A ministry which treats the present as an irrelevance in terms of our engagement with life is failing to understand what it means to be a citizen of the Kingdom in the present. A ministry which treats the future as an irrelevance in terms of judgement, wrath and salvation is failing to understand what it will mean to be a citizen of the Kingdom in the future.
How we understand these things will then shape how we proclaim Christ. If our understanding of the future is hazy about judgement and dismissive of wrath, we will focus on those aspects of Christ which relate to life in the present. In short, we will downplay the cross, despite our emphasis on the life of Jesus. The justification for evangelism will become the benefit to the individual, in terms of a life made fuller, and to society in terms of a world made better. We will want to see people converted, but the unanswered question will be, “What happens to those who are not?”
It is, however, possible to forget that Jesus’ own ministry shows that the life of the future Kingdom is to be lived in the present. And when this happens the church’s ministry is again distorted. Then we find there is no real difference between the believer and the unbeliever — except that the believer believes that they are saved! And this, we must recognise, is just as much a false gospel, and just as serious a threat to salvation, as ignoring future salvation entirely.

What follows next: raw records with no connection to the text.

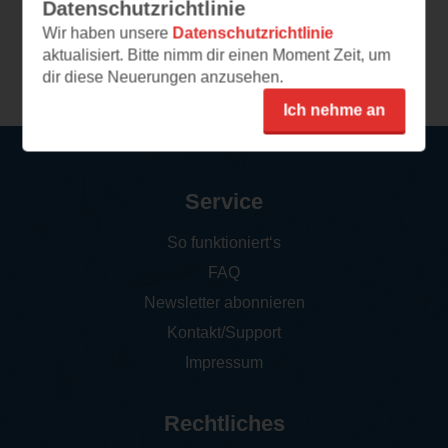
Datenschutzrichtlinie
Wir haben unsere
Datenschutzrichtlinie
aktualisiert. Bitte nimm dir einen Moment Zeit, um
Weitere Rezensionen
dir diese Neuerungen anzusehen.
Ich nehme an
Service
So funktioniert‘s
FAQ
Newsletter abonnieren
Kontakt/Support
Impressum
Rechtliches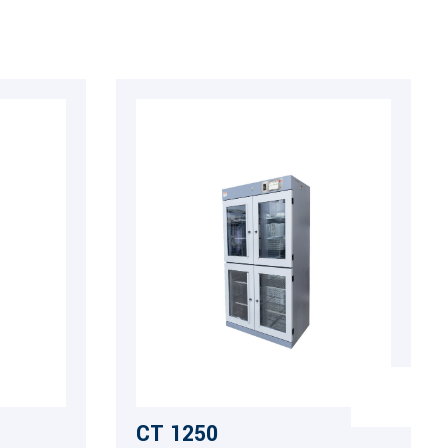
CT 1250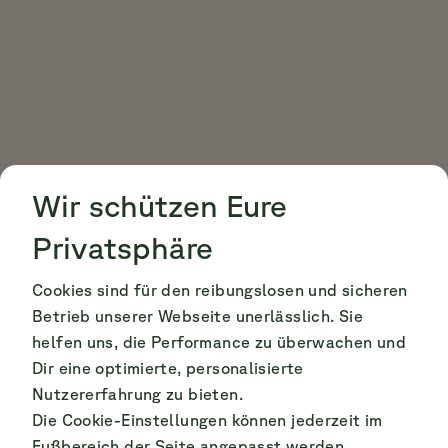
Cookie Consent
Cookie Consent
Wir schützen Eure
Privatsphäre
Cookies sind für den reibungslosen und sicheren
Betrieb unserer Webseite unerlässlich. Sie
helfen uns, die Performance zu überwachen und
Dir eine optimierte, personalisierte
Nutzererfahrung zu bieten.
Die Cookie-Einstellungen können jederzeit im
Fußbereich der Seite angepasst werden.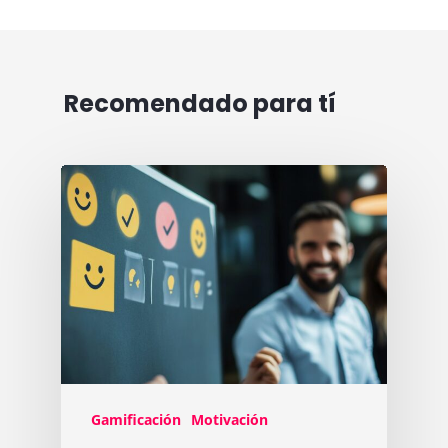
Recomendado para tí
Gamificación
Motivación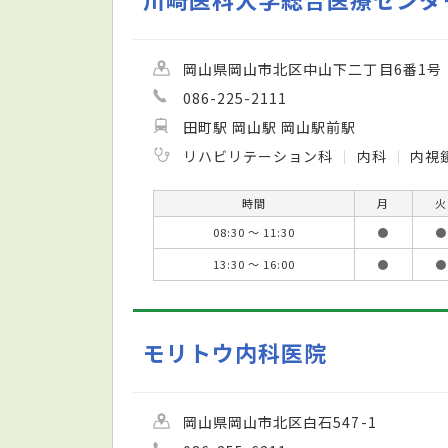
岡山県岡山市北区中山下二丁目6番1号
086-225-2111
田町駅 岡山駅 岡山駅前駅
リハビリテーション科
内科
内視
時間
月
火
08:30 ～ 11:30
●
●
13:30 ～ 16:00
●
●
モリトウ内科医院
岡山県岡山市北区白石547-1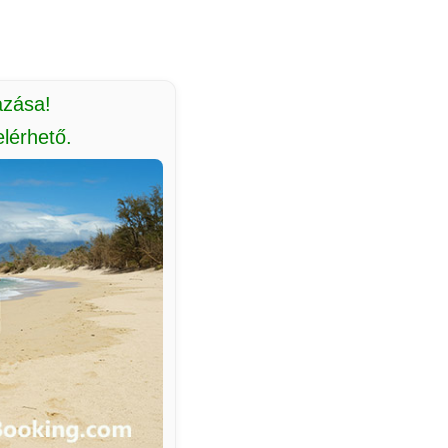
azása!
lérhető.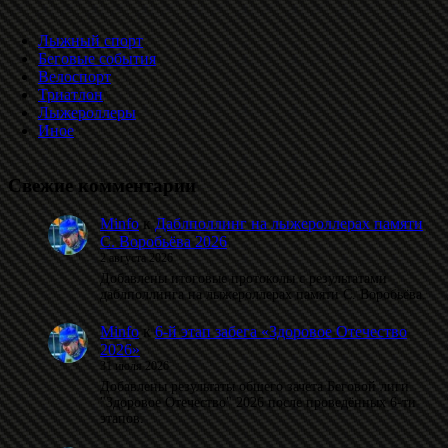
Лыжный спорт
Беговые события
Велоспорт
Триатлон
Лыжероллеры
Иное
Свежие комментарии
Minfo
к
Даблполлинг на лыжероллерах памяти
С. Воробьёва 2026
2 августа 2026
Добавлены итоговые протоколы с результатами
даблполлинга на лыжероллерах памяти С. Воробьёва.
Minfo
к
6-й этап забега «Здоровое Отечество
2026»
31 июля 2026
Добавлены результаты общего зачета Беговой лиги
"Здоровое Отечество" 2026 после проведённых 6-ти
этапов.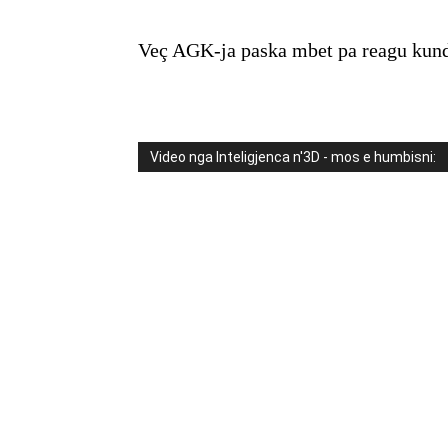
Veç AGK-ja paska mbet pa reagu kundë
Video nga Inteligjenca n'3D - mos e humbisni: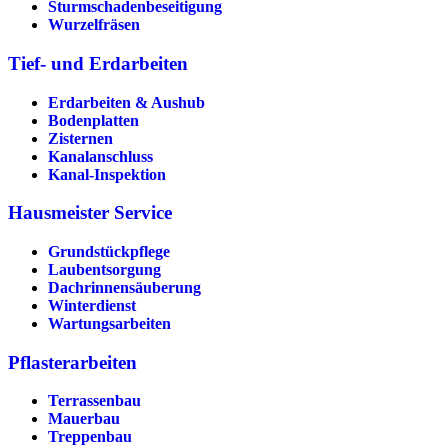
Sturmschadenbeseitigung
Wurzelfräsen
Tief- und Erdarbeiten
Erdarbeiten & Aushub
Bodenplatten
Zisternen
Kanalanschluss
Kanal-Inspektion
Hausmeister Service
Grundstückpflege
Laubentsorgung
Dachrinnen­säuberung
Winterdienst
Wartungsarbeiten
Pflasterarbeiten
Terrassenbau
Mauerbau
Treppenbau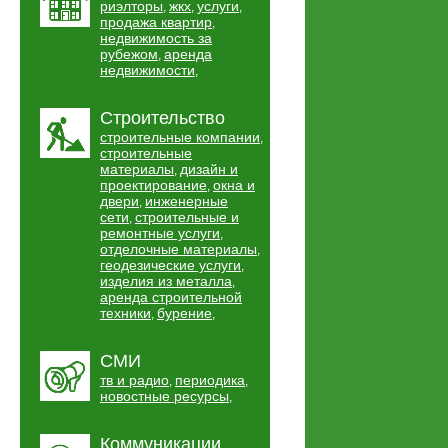
риэлторы
жкх
услуги
,
,
,
продажа квартир
,
недвижимость за
рубежом
аренда
,
недвижимости
,
Строительство
строительные компании
,
строительные
материалы
дизайн и
,
проектирование
окна и
,
двери
инженерные
,
сети
строительные и
,
ремонтные услуги
,
отделочные материалы
,
геодезические услуги
,
изделия из металла
,
аренда строительной
техники
бурение
,
,
СМИ
тв и радио
периодика
,
,
новостные ресурсы
,
Коммуникации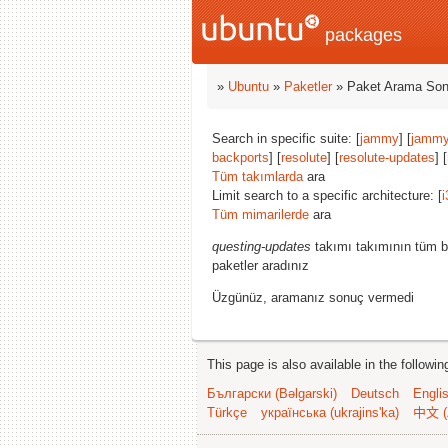
packages
»
Ubuntu
»
Paketler
» Paket Arama Son
Search in specific suite: [
jammy
] [
jammy
backports
] [
resolute
] [
resolute-updates
] [
Tüm takımlarda
ara
Limit search to a specific architecture: [
i
Tüm mimarilerde
ara
questing-updates
takımı takımının tüm b
paketler aradınız
Üzgünüz, aramanız sonuç vermedi
This page is also available in the followi
Български (Bəlgarski)
Deutsch
Engli
Türkçe
українська (ukrajins'ka)
中文 (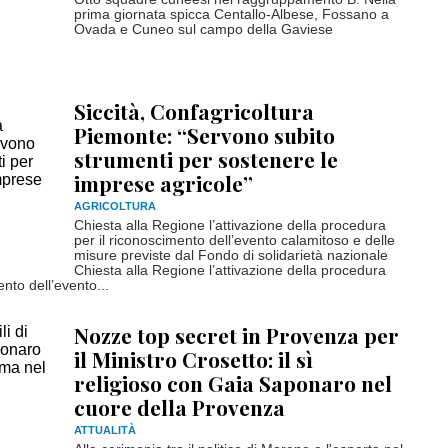
prima giornata spicca Centallo-Albese, Fossano a
Ovada e Cuneo sul campo della Gaviese
Siccità, Confagricoltura
Piemonte: “Servono subito
strumenti per sostenere le
imprese agricole”
AGRICOLTURA
Chiesta alla Regione l’attivazione della procedura
per il riconoscimento dell’evento calamitoso e delle
misure previste dal Fondo di solidarietà nazionale
Chiesta alla Regione l’attivazione della procedura
ento dell’evento...
Nozze top secret in Provenza per
il Ministro Crosetto: il sì
religioso con Gaia Saponaro nel
cuore della Provenza
ATTUALITÀ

It is much to be doubted whether the church currently has a good grasp of these issues. Some of us live as though there were no judgement in the future. Others live as if there were no purpose in the present. The answer, however, is not to ‘get the balance right’. It is to get the right perspective. Christ is coming again, but when he comes, will he find faith on earth (Lk 18:8)? Getting that right should be enough to keep any of us occupied until he returns.